Der alte Börsensatz „Steigt Butter, steigt Käse“ gilt nicht für die gegenwärtige Situation. Die Aktienkäufer von heute konzentrieren sich ausschließlich auf die nicht sehr zahlreichen Unternehmen, von denen erwartet werden kann, daß ihre Gewinne auch jetzt noch steigen oder zumindest in absehbarer Zeit wieder zunehmen werden. Dazu zählen die Spitzenunternehmen der deutschen Großchemie, von der Elektrobranche AEG und Siemens, die drei Großbanken und noch einige Spezialwerte.

Wie sich das bessere Börsenklima der letzten Wochen auf die Kurse dieser Papiere ausgewirkt hat, macht folgendes deutlich: Seit dem 3. August, dem Kurstiefstand dieses Jahres, gewannen bis zum Beginn dieser Woche BASF 52 Purkte, Bayer 40, Hoechst 55, AEG 30, Siemens 50, Commerzbank 50, Deutsche Bank 64 und Dresdner Bank 50 Punkte. Es war also an der Börse etwas zu verdienen!
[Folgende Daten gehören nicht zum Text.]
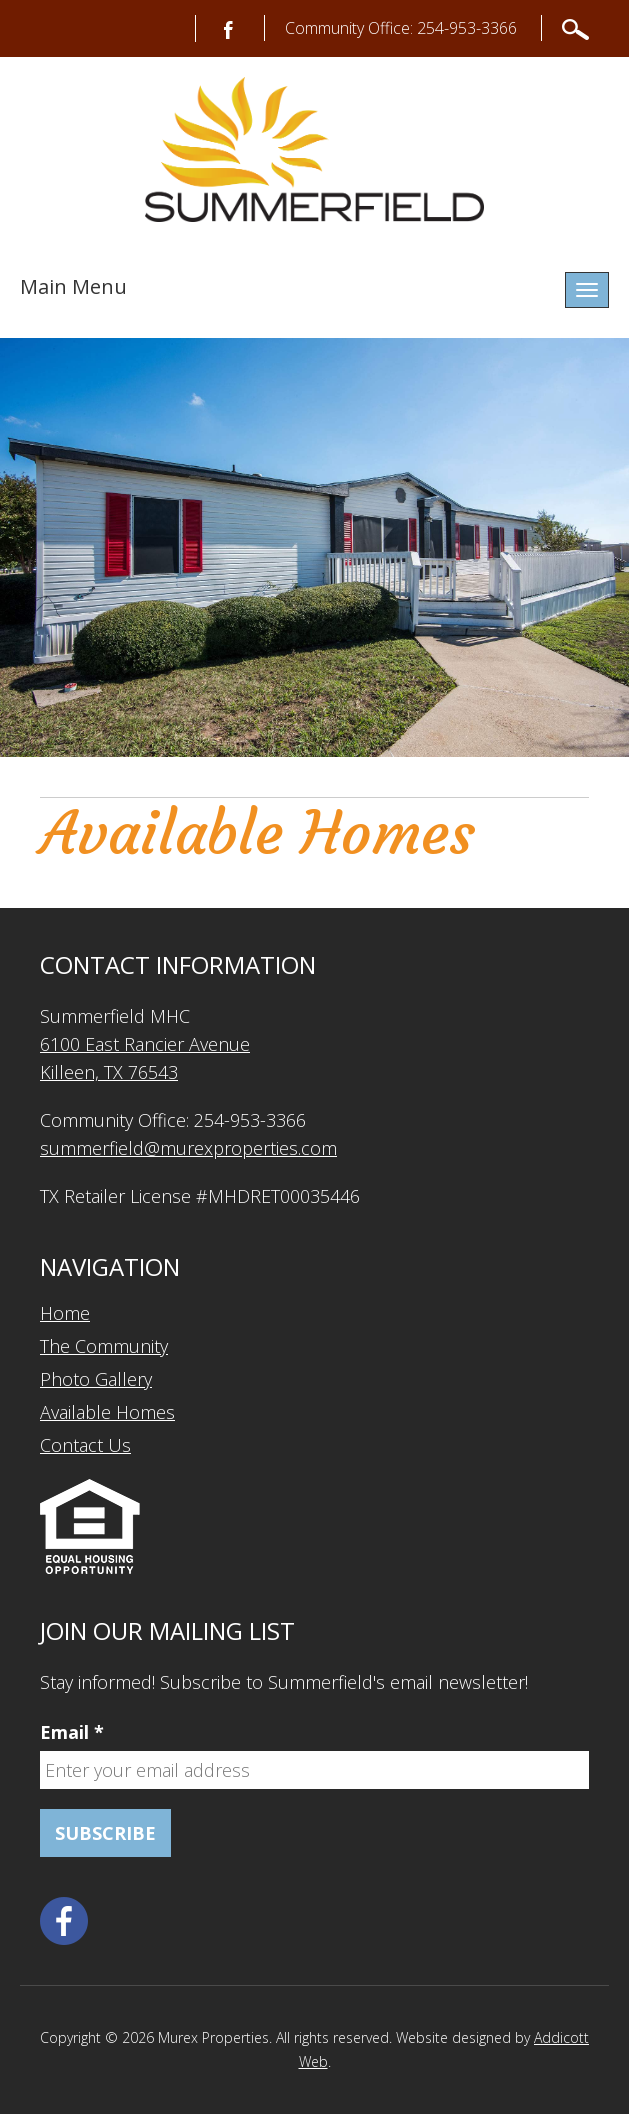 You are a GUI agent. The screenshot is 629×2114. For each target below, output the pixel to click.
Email (72, 1732)
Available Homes (107, 1412)
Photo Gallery (96, 1379)
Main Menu (73, 286)
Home (65, 1313)
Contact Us (85, 1445)
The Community (104, 1346)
Aber hauptsächlich nur auf dem Papier. Denn wer hatte schon den Mut, Aktien auf dem Tiefstand der Baisse-Bewegung zu erwerben? Damals herrschte überall ein tiefgehender Pessimismus, niemand ahnte, daß die Börse so rasch wieder einigermaßen festen Boden unter den Füßen haben würde. Bewirkt wurde dies in der Hauptsache durch, den etwas flüssigeren Geldmarkt sowie durch die Zuversicht, daß die Bundesbank durch gezielte Maßnahmen bereit sein würde, Dauerschäden, die durch die anhaltende Restriktionspolitik eintreten könnten, von der Wirtschaft nach Möglichkeit fernzuhalten. Die Erweiterung des B-Plafonds der Ausfuhrkreditanstalt (zur Erleichterung der Exportfinanzierung) sowie die Ankündigung, bei der Erntefinanzierung gewisse Hilfestellungen zu geben, haben die Hoffnungen auf eine gewisse Verständnisbereitschaft der Bundesbank bekräftigt.

Nach der Verabschiedung des Konjunktursteuerungsgesetzes hofft die Börse auf neue Schritte der Bundesbank, zumal Bundesbankpräsident Blessing eine Überprüfung des jetzigen Kurses für den Fall zugesagt hat, daß das Gesetz in Kraft treten sollte. Optimistisch – wie man in den Börsensälen wieder geworden ist – glaubte man aus der Haltung der Opposition schließen zu können, daß zwischen ihr und den Regierungsparteien in dieser Frage keine unüberbrückbaren Gegensätze bestehen. Deshalb gab die Konjunkturdebatte den Aktienkursen weiteren Auftrieb!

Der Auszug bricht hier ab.